On Shabbat, Rosh Chodesh, and other Jewish holidays there is a Mussaf ("Additional") Amidah to replace the additional communal sacrifices of these days. On Yom Kippur, a fifth recitation, Ne'ilah, is added as well.

==Structure of Weekday Amidah==
The weekday Amidah contains nineteen blessings. Each blessing ends with the signature "Blessed are you, O Lord..."; the opening blessing begins with this signature, as well.

The first three blessings as a section are known as the shevach ("praise"), and serve to inspire the worshipper and invoke God's mercy. The middle thirteen blessings compose the bakashah ("request"), with six personal requests, six communal requests, and a final request that God accept the prayers. The final three blessings, known as the hoda'ah ("gratitude"), thank God for the opportunity to serve the Lord. The shevach and hoda'ah are standard for every Amidah, with some changes on certain occasions.

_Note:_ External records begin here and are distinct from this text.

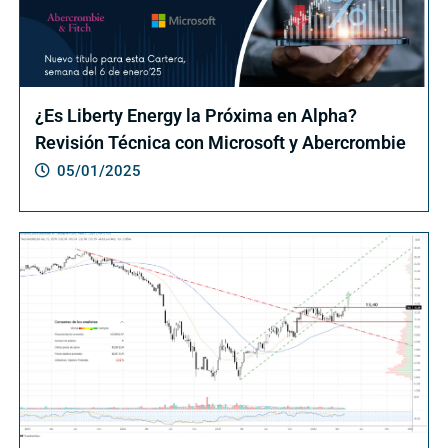
¿Es Liberty Energy la Próxima en Alpha?
Revisión Técnica con Microsoft y Abercrombie
05/01/2025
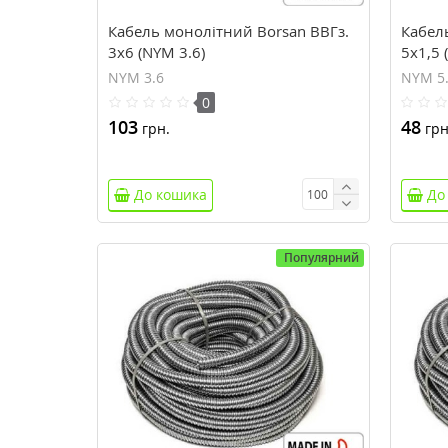
Кабель монолітний Borsan ВВГз.
Кабел
3х6 (NYM 3.6)
5х1,5 
NYM 3.6
NYM 5.
0
103
48
грн.
грн
До кошика
До
Популярний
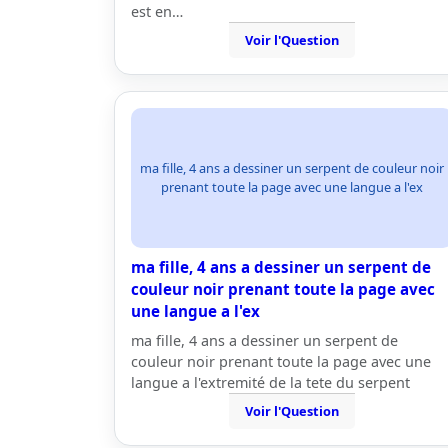
est en…
Voir l'Question
ma fille, 4 ans a dessiner un serpent de couleur noir
prenant toute la page avec une langue a l'ex
ma fille, 4 ans a dessiner un serpent de
couleur noir prenant toute la page avec
une langue a l'ex
ma fille, 4 ans a dessiner un serpent de
couleur noir prenant toute la page avec une
langue a l'extremité de la tete du serpent
Voir l'Question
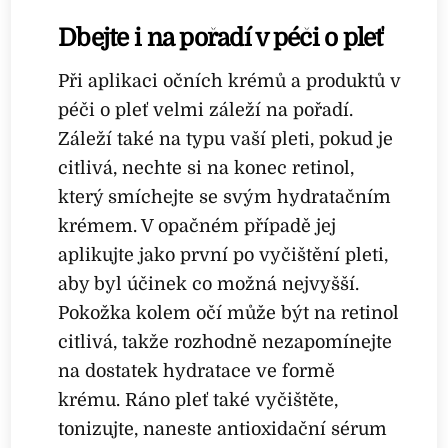
Dbejte i na pořadí v péči o pleť
Při aplikaci očních krémů a produktů v
péči o pleť velmi záleží na pořadí.
Záleží také na typu vaší pleti, pokud je
citlivá, nechte si na konec retinol,
který smíchejte se svým hydratačním
krémem. V opačném případě jej
aplikujte jako první po vyčištění pleti,
aby byl účinek co možná nejvyšší.
Pokožka kolem očí může být na retinol
citlivá, takže rozhodně nezapomínejte
na dostatek hydratace ve formě
krému. Ráno pleť také vyčištěte,
tonizujte, naneste antioxidační sérum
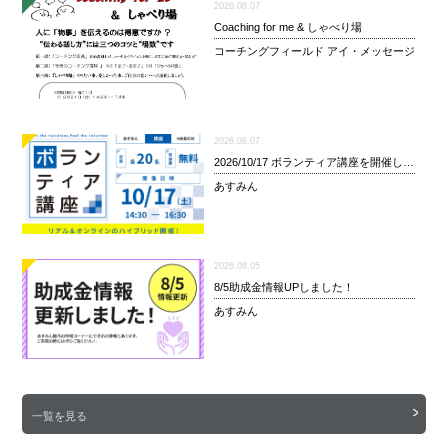
2026.08.07
Coaching for me & しゃべり場
コーチングフィールド アイ・メッセージ
2026.08.07
2026/10/17 ボランティア講座を開催します！
あすみん
2026.08.05
8/5助成金情報UPしました！
あすみん
一覧を見る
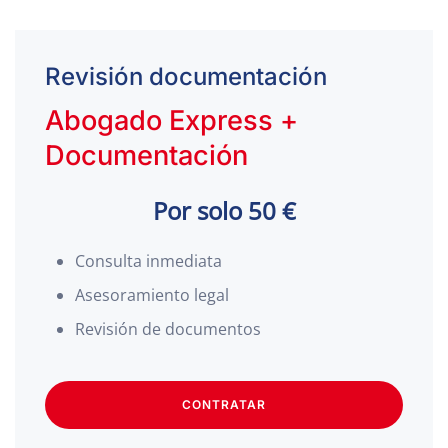
Revisión documentación
Abogado Express +
Documentación
Por solo 50 €
Consulta inmediata
Asesoramiento legal
Revisión de documentos
CONTRATAR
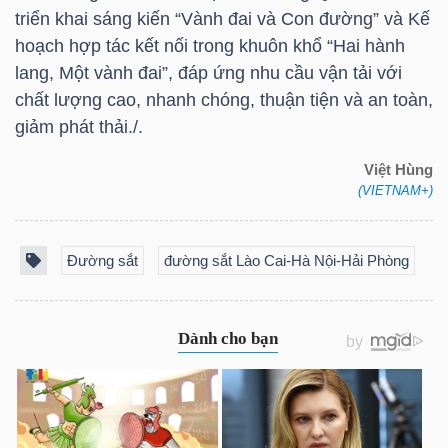
LIỆU
triển khai sáng kiến “Vành đai và Con đường” và Kế
hoạch hợp tác kết nối trong khuôn khổ “Hai hành
Ngành
lang, Một vành đai”, đáp ứng nhu cầu vận tải với
(-)
chất lượng cao, nhanh chóng, thuận tiện và an toàn,
giảm phát thải./.
VS-
Việt Hùng
SECTOR
(VIETNAM+)
Đường sắt
đường sắt Lào Cai-Hà Nội-Hải Phòng
NĂNG
LƯỢNG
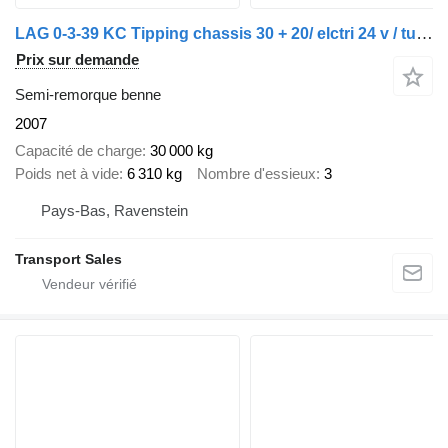
LAG 0-3-39 KC Tipping chassis 30 + 20/ elctri 24 v / tuf 11-2026
Prix sur demande
Semi-remorque benne
2007
Capacité de charge
30 000 kg
Poids net à vide
6 310 kg
Nombre d'essieux
3
Pays-Bas, Ravenstein
Transport Sales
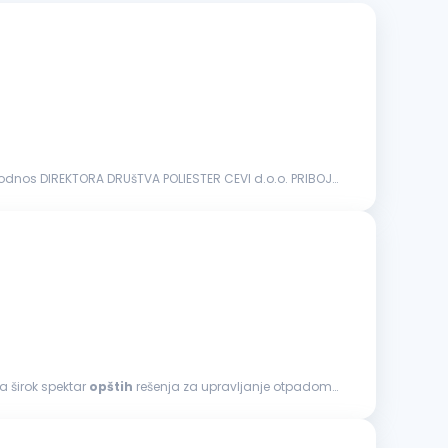
radni odnos DIREKTORA DRUšTVA POLIESTER CEVI d.o.o. PRIBOJ
 širok spektar
opštih
rešenja za upravljanje otpadom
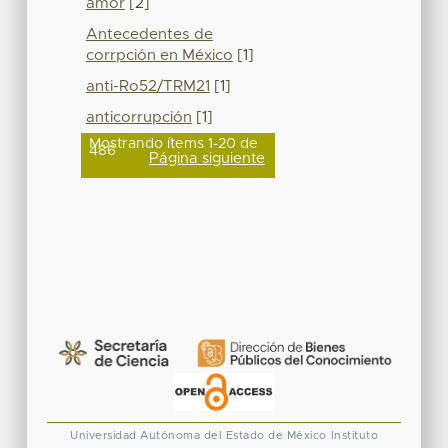
amor
[2]
Antecedentes de
corrpción en México
[1]
anti-Ro52/TRM21
[1]
anticorrupción
[1]
Mostrando ítems 1-20 de
486
Página siguiente
Universidad Autónoma del Estado de México
Instituto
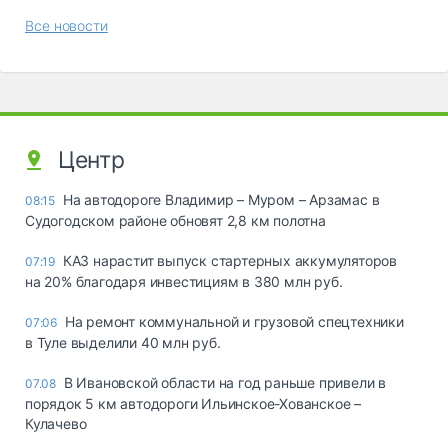
Все новости
Центр
На автодороге Владимир – Муром – Арзамас в
08:15
Судогодском районе обновят 2,8 км полотна
КАЗ нарастит выпуск стартерных аккумуляторов
07:19
на 20% благодаря инвестициям в 380 млн руб.
На ремонт коммунальной и грузовой спецтехники
07:06
в Туле выделили 40 млн руб.
В Ивановской области на год раньше привели в
07.08
порядок 5 км автодороги Ильинское-Хованское –
Кулачево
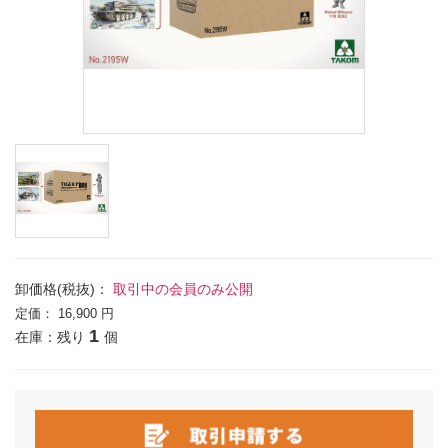
卸価格(税抜)：
取引中の会員のみ公開
定価：
16,900 円
1
在庫：残り
個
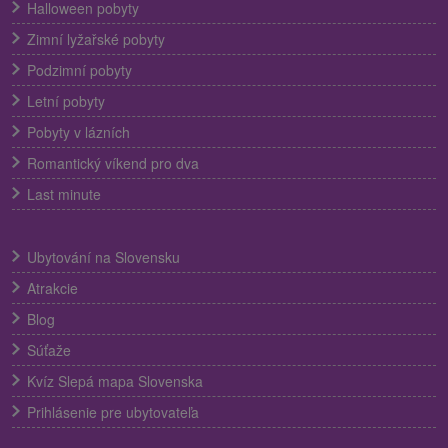
Halloween pobyty
Zimní lyžařské pobyty
Podzimní pobyty
Letní pobyty
Pobyty v lázních
Romantický víkend pro dva
Last minute
Ubytování na Slovensku
Atrakcie
Blog
Súťaže
Kvíz Slepá mapa Slovenska
Prihlásenie pre ubytovateľa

===The nineteen blessings===
The nineteen blessings are as follows:

1. Avot ('ancestors') – praises of God as the God of the biblical patriarchs: the "God of Abraham, God of Isaac, and God of Jacob."
2. Gevurot ('powers') – praises God for his power and might. This prayer includes a mention of God's healing of the sick and resurrection of the dead. It is also called Tehiyyat ha-Metim ('resurrection of the dead'). Rain is considered a great manifestation of power, like the resurrection of the dead; hence, in winter, a line recognizing God's bestowal of rain is inserted in this blessing. Aside from Ashkenazim, most communities also insert a line recognizing dew in the summer.
3. Kedushat ha-Shem ('sanctification of the Name') – praises God's holiness. During the chazzan's repetition, a longer version of the blessing called Kedusha is chanted responsively. The Kedusha is further expanded on Shabbat and festivals.
4. Binah ('understanding') – asks God to grant wisdom and understanding to Israel.
5. Teshuvah ('return', 'repentance') – asks God to help Jews to return to Torah and praises God as a God of repentance.
6. Selichah – asks for forgiveness for all sins, and praises God as a God of forgiveness.
7. Geulah ('redemption') – asks God to rescue the people Israel. On fast days, the chazzan adds a portion called Aneinu during their repetition after concluding the Geulah blessing.
8. Refuah ('healing') – a prayer to heal the sick. The praying person can, in addition to the general request, ask for the healing of specific individuals. The phrasing uses the person's Jewish name and the name of their Jewish mother (or Sara immeinu).
9. Birkat HaShanim ('blessing for years [of good]') – asks God to bless the earth's produce. A prayer for rain is included in this blessing during the rainy season.
10. Galuyot ('diasporas') – asks God to allow the ingathering of the Jewish exiles back to the land of Israel.
11. Birkat HaDin ('justice') – asks God to restore righteous judges, as in the old days.
12. Birkat HaMinim ('sectarians', 'heretics') – asks God to destroy those in heretical sects, who slander Jews and who act as informers against Jews.
13. Tzadikim ('the righteous') – asks God to have mercy on all who trust him, and asks for support for the righteous.
14. Boneh Yerushalayim ('Builder of Jerusalem') – asks God to rebuild Jerusalem, and to restore the Kingdom of David.
15. Birkat David ('Blessing of David') – asks God to bring the descendant of King David, who will be the Messiah.
16. Tefillah ('prayer') – asks God to accept the group's prayers, to have mercy, and be compassionate. On fast days, Ashkenazi Jews insert Aneinu into this blessing during mincha. Sephardi Jews recite it during shacharit as well, and Yemenite Jews recite it also during the maariv preceding a fast day.
17. Avodah ('service') – asks God to restore the Temple and sacrificial services.
18. Hoda'ah ('thanksgiving') – thanks God for the group members' lives and souls, and for God's daily miracles. When the chazzan reaches this blessing during the repetition, the congregation recites a prayer called Modim deRabbanan ('thanksgiving of the Rabbis'). After this, Birkat Kohanim is recited either by the Kohanim present—if any—or by the chazzan during their repetition of the shacharit and mussaf Amidahs. It is also recited during mincha on fast days, during mussaf when applicable, and Neilah on Yom Kippur.
19. Sim Shalom ('grant peace') – asks God for peace, goodness, blessings, kindness, and compassion. Ashkenazim generally say a shorter version of this blessing at mincha and ma'ariv called Shalom Rav; this formula was recited in all prayers in Provence.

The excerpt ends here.